Moderate, 6.3 miles.

Bristlecone trail is a moderately trafficked 6.3-mile (round trip) loop in the Lee Canyon area of the SMNRA. This trail can be started from two different access points – the Lower Bristlecone trailhead and the Upper Bristlecone trailhead. Both locations have parking, but neither have restrooms or are stroller/wheelchair friendly.  

Starting from Upper Bristlecone trailhead, follow the clearly defined southbound path on a gradual ascent that is lined by white fir, bristlecone and ponderosa pines, and small fencing on either side. This fencing was placed to protect the surrounding habitat comprised of torrey’s milkvetch, a small fragile herbaceous plant that is important to the endemic and endangered Mt. Charleston Blue Butterfly. There are interpretive signs along the path with details about this host plant and restoration effortsThe fence ends 0.3 miles into the trail; continue along the clearly defined path that heads southwest through a quaking aspen grove. During certain times of the year (spring), hikers will cross a seasonal creek 0.4 miles into the trail, with a warning sign posted close by. From this point, the trail begins another gradual southwestward ascent on rocky terrain through thick forest. 0.5 miles into the trail hikers will again cross the seasonal stream, doing so twice, and eventually continuing on the path with the creek now on the right. 1.1 miles in, the trail veers right heading northeast now following the ridgeline, with the Mummy Mountains coming into view on the right.
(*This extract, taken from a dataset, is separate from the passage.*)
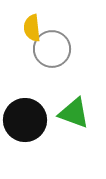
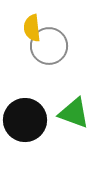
gray circle: moved 3 px left, 3 px up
After following the ridgeline for 0.6 miles, hikers will approach a high point overlook with large bristlecone pines and limber pines becoming more prominent. Past the overlook, continue as the trail bends southwestward once again following a rocky ridgeline path. 2.5 miles into the trail, hikers will approach a junction with a sign pointing northwest for Bonanza trail and east for Lower Bristlecone trail. Continuing eastward, the trail widens and becomes less shaded as the path turns into an old service road. Follow this service road for a gradual 3-mile descent with grand views amid spectacular white fir, bristlecone and ponderosa pines. 

At the 5.5-mile mark, the trail ends at Lower Bristlecone trailhead. To connect back to the Upper Trailhead and complete the loop, head south towards Lee Canyon Road (SR 156), then follow the road southwest for a final ascent along the pavement returning to the trailhead after 6.3 total miles.  

Safety tips: 
Hiking at higher elevations can be difficult if not acclimated. Know the symptoms of altitude sickness and how to properly prepare. Always check the weather before heading out on the trails. Be prepared to be out of cell-phone range and have a backup plan. Ensure proper clothing and supplies for the trek, be it a day-hike or backpacking trip.  

Leave No Trace:
GO Mt Charleston encourages folks to enjoy their public lands, while remaining mindful and following the seven principles of LNT:

  1. Plan Ahead and Prepare – Check the weather, pack proper equipment and guides, wear adequate clothing, have a back-up plan, research current conditions, closures, and regulations. 
  2. Travel and Camp on Durable Surfaces – Follow the designated trail and avoid cutting switchbacks. Backcountry camp on low-impact terrain. When in doubt stick to designated campgrounds and dispersed campsites.
  3. Dispose of Waste Properly – Pack it in pack it out! Pack out all garbage, including organic food waste such as citrus peels and pistachio shells. When backpacking, practice digging cat holes to dispose of human waste and carry wastewater 200 feet away from waterways. 
  4. Leave What You Find – Take only pictures, leave only footprints! Leave cultural artifacts and natural objects for others to enjoy.
  5. Minimize Campfire Impacts – Make sure your campfire is dead out before leaving or sleeping, research local regulations about collecting firewood, and know current fire restrictions. When in doubt use designated fire rings. 
  6. Respect Wildlife – Observe from a safe distance, never feed or approach wildlife, report impaired wildlife to Rangers and never attempt to move or help yourself. 
  7. Respect other Visitors – Be courteous on the trails, control and pick up after your pets, consider whether your experience is affecting the way someone else enjoys the peaceful outdoors.